CALCULUS 1: dual enrollment MTH 263 (4 credits) (May be taught in one OR two semesters)
A college level study of differential calculus; this course includes the study of limits, continuity, derivatives (concept and definition), derivatives of parametric equations and polar curves, differentiation techniques (including inverse trigonometric functions), curve sketching, optimization applications and an introduction to antiderivatives and definite integrals with applications.

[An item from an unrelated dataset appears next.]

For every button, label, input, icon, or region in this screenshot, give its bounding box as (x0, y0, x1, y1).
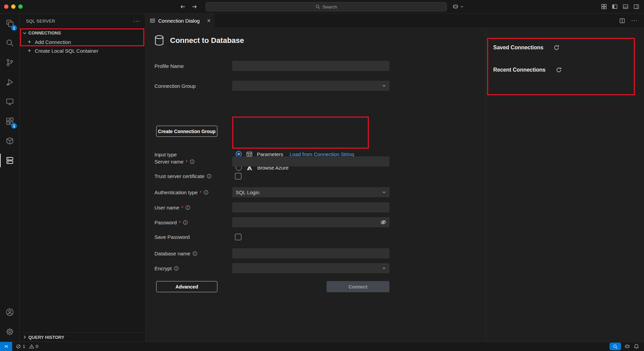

MATH ANALYSIS: dual enrollment MTH 167 (5 credits)
A pre-calculus course that includes an in-depth conceptual analysis of algebraic, polynomial, rational, logarithmic, exponential, and trigonometric functions. Topics include graphical behavior, domains and ranges, roots (real & complex), the first derivative, graphing, application problem solving and data analysis, and an introduction to integration. Parametric equations are presented with a focus on applications and conceptual analysis. Analysis includes required algebraic proofs and/or conceptual explanations in written and oral presentations. Graphing calculators, spreadsheets, and a computer algebra system are used extensively. The study of matrices is included, and optional topics include an introduction to sequences and series.

CVGS physics is a college level introduction using basic calculus and vector analysis to study the particle and wave nature of everyday phenomena. Topics include Newtonian and fluid mechanics, conservation laws, thermodynamics, vibrations and waves, electricity and magnetism, optics, and modern physics. Concepts are explored and applied through hands-on activities and in a computer-based laboratory through investigations requiring data collection and analysis or use of models and computer simulations that show interdisciplinary relationships between physics, life sciences, mathematics, and technology. Development of problem solving, analytical thinking, laboratory, and communication skills is also stressed.

This unique course is an introduction to the research process including literature research, project design, elementary statistical analysis, scientific writing and multimedia presentations. Each student completes an individual research project. Students design a study, collect and analyze data, and report the results in paper, PowerPoint, and poster formats. The statistical analysis of data is conducted using Microsoft Excel. During the second semester students complete a 36-hour internship.